We still have lots of container gardening, watering, mulching and bug fighting to do this summer but gardeners always have and need to think ahead to work with nature and the seasons. It is time to start thinking about fall gardening. It is still early for fall mums and too hot for fall pansies but now is the time to plant most fall vegetables. Oklahoma gardeners often get some of their best vegetable harvests off the fall garden. We are sowing seeds, planting and watering in the heat but the plants are maturing, flowering, pollinating and producing harvest in the cooler days and nights of autumn. To enjoy those late September, October and November harvests you have to plant now. Plant seeds of beans, beets, carrots, corn and peas to enjoy a fall harvest during the heart of the football season. Visit your local garden center and buy young plants of squash, tomatoes, peppers, cucumber and onion plants or sets. Many of the cool season brassica and leafy vegetables can be started from seeds or plants and will keep producing even past the early frosts until we get a really hard freeze. With the use of cold frames or heavier row covers some folks can produce fresh greens all winter, if we have a mild or moderate winter. These leafy greens and brassica include an ever expanding variety of spinach, kale, cabbage, broccoli, Brussel sprouts, Swiss chard, cauliflower and a smorgasboard of lettuce varieties. You can plant many of the root crops like beets, radish, leek, parsnip and carrots and most of the leafy crops all the way into October and still enjoy a harvest this year. Warm season, frost tender, crops like tomatoes, peppers, corn and cucumbers need to be planted at once in order to get a reasonable harvest before our first freeze in early November. The first hard freeze will usually kill all the warm season vegetables like tomatoes, squash, corn and peppers unless you provide extra protection for those crops. The cool season crops like kale, lettuce, peas, cabbage, carrot and cauliflower will keep growing and producing until the more brutal and extended parts of winter arrive.
Many of your existing vegetables will get a new lease on life and a “second wind” or fresh burst of energy as the night temperatures start to drop, the days get shorter and the intensity and duration of daytime heating or temperatures moderate. This summer has not been as brutal as the recent drought years and we have been blessed with some cooling and refreshing summer rains so more of our spring vegetables may have survived the summer heat and be ready for a fall rebound to add to our new fall garden plantings we make this weekend and over the next few weeks. Although we are planting for fall results, it is still summer and so we will need to water and mulch these new plantings like it is summer to help them get established and off to a good start. Even though we don’t know the date, there will be a definite end to the growing season when the hard freeze overwhelms the “anti-freeze” level of each crop. Some crops will be overcome at 32 degrees freezing, others at 25 degrees and some crops at 20 degrees or even lower.
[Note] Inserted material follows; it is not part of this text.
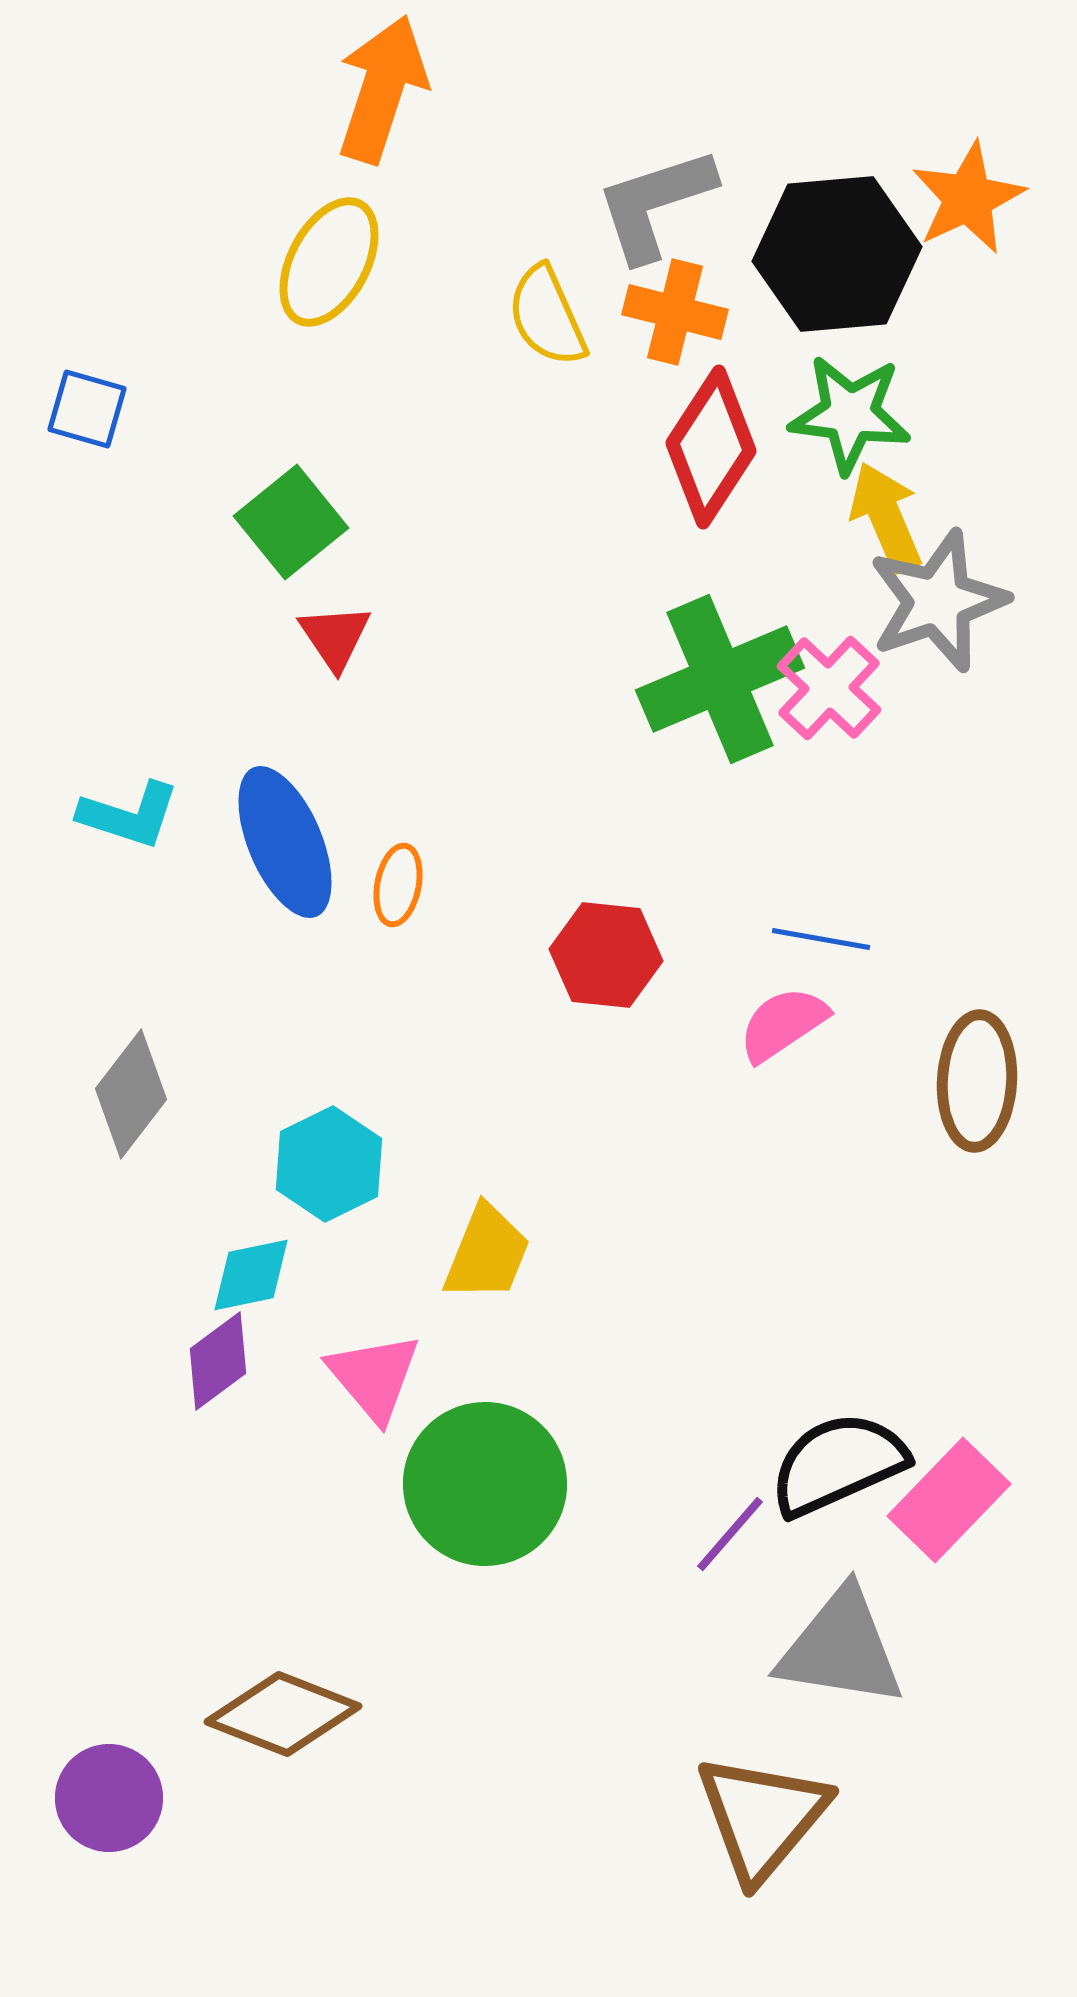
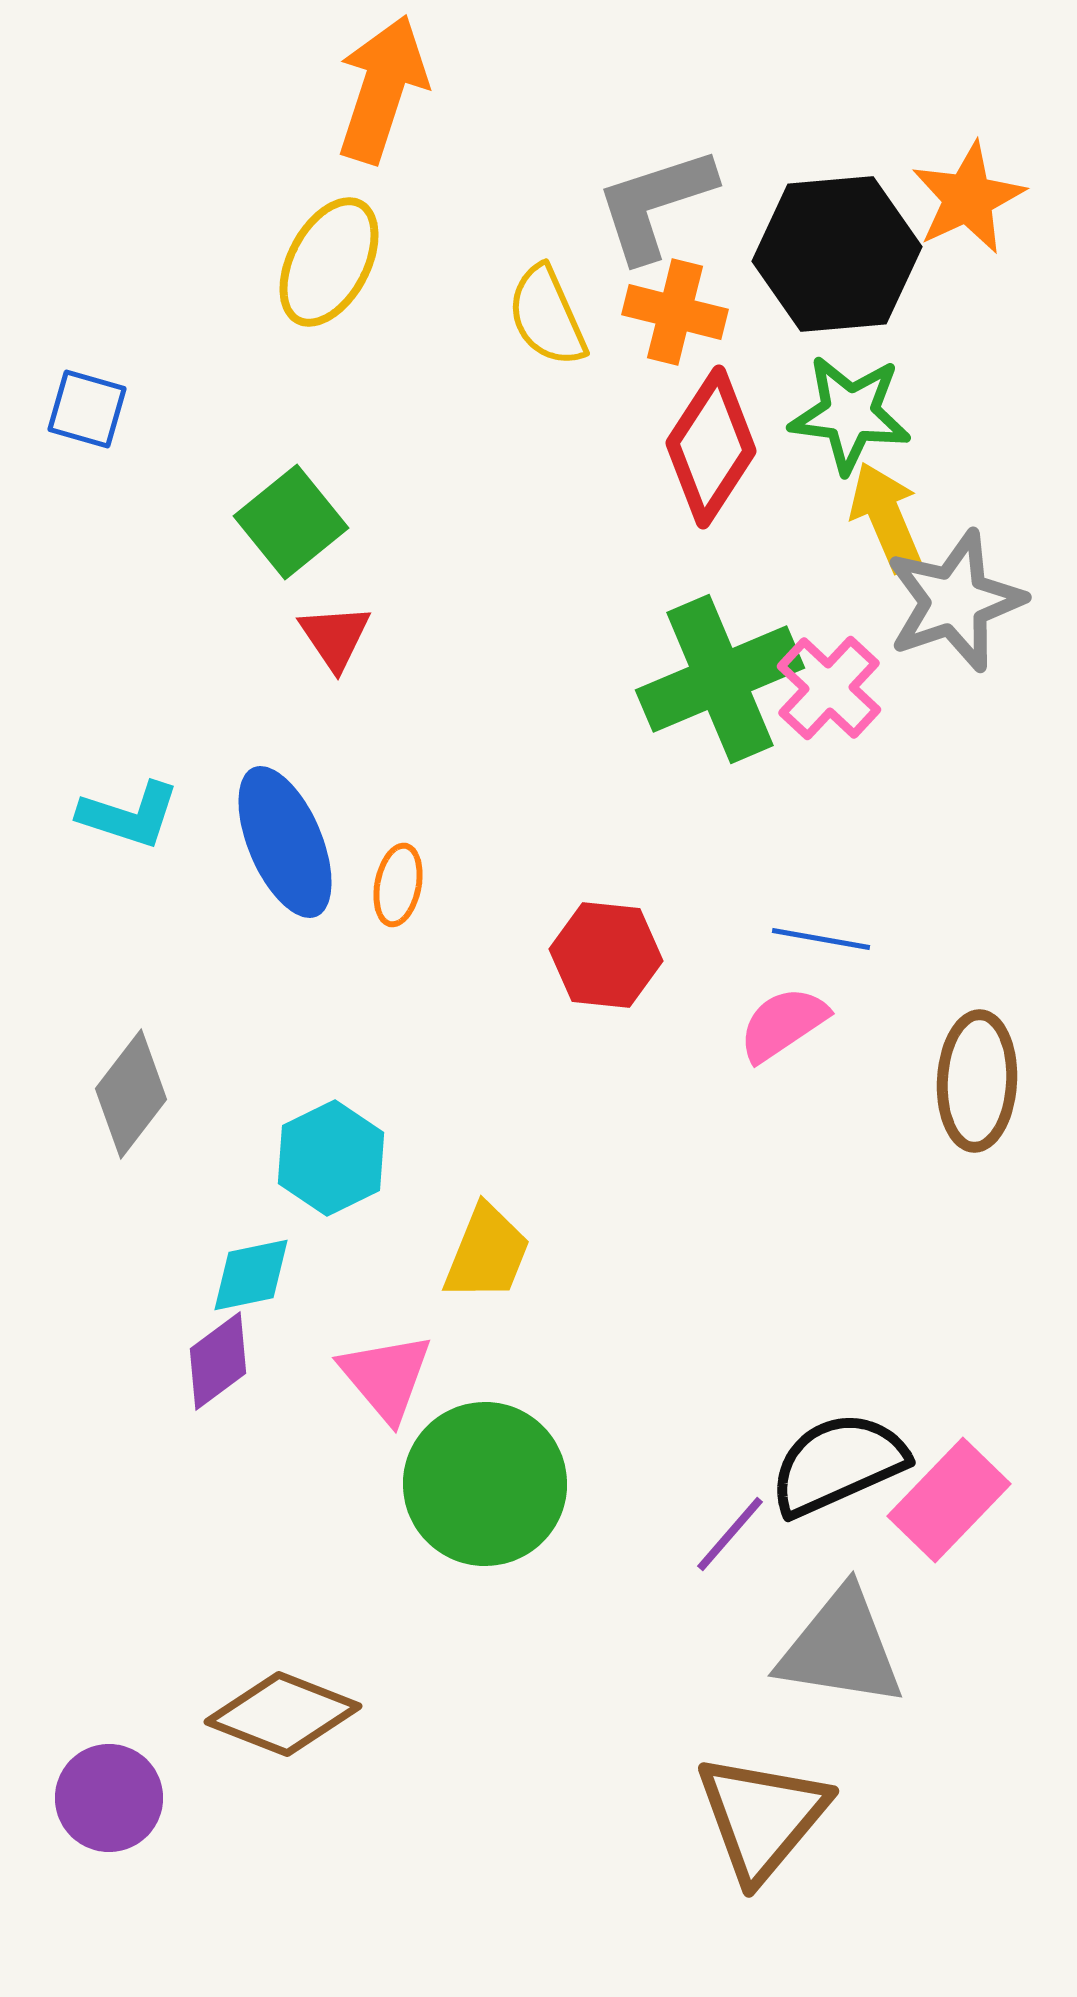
gray star: moved 17 px right
cyan hexagon: moved 2 px right, 6 px up
pink triangle: moved 12 px right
As the temperatures cool the pollen will remain viable longer on crops like tomatoes and peppers and this will greatly improve the pollination rate which helps result in more and bigger peppers and tomatoes as we move into fall and shorter days.
Vegetables are not the only plants that will get a “second wind” in the garden the next few weeks as many of our color plants like begonia, geraniums, impatiens, petunias and many others that survived the summer will produce new growth and a wave of fresh more intensely colored flowers as we cool down heading towards fall. There is so much beauty in our yards, in our parks and at our public gardens like the zoo and Myriad Gardens. Please get outside and enjoy, contemplate and celebrate the joys and wonders of nature in your own yard and across our great state.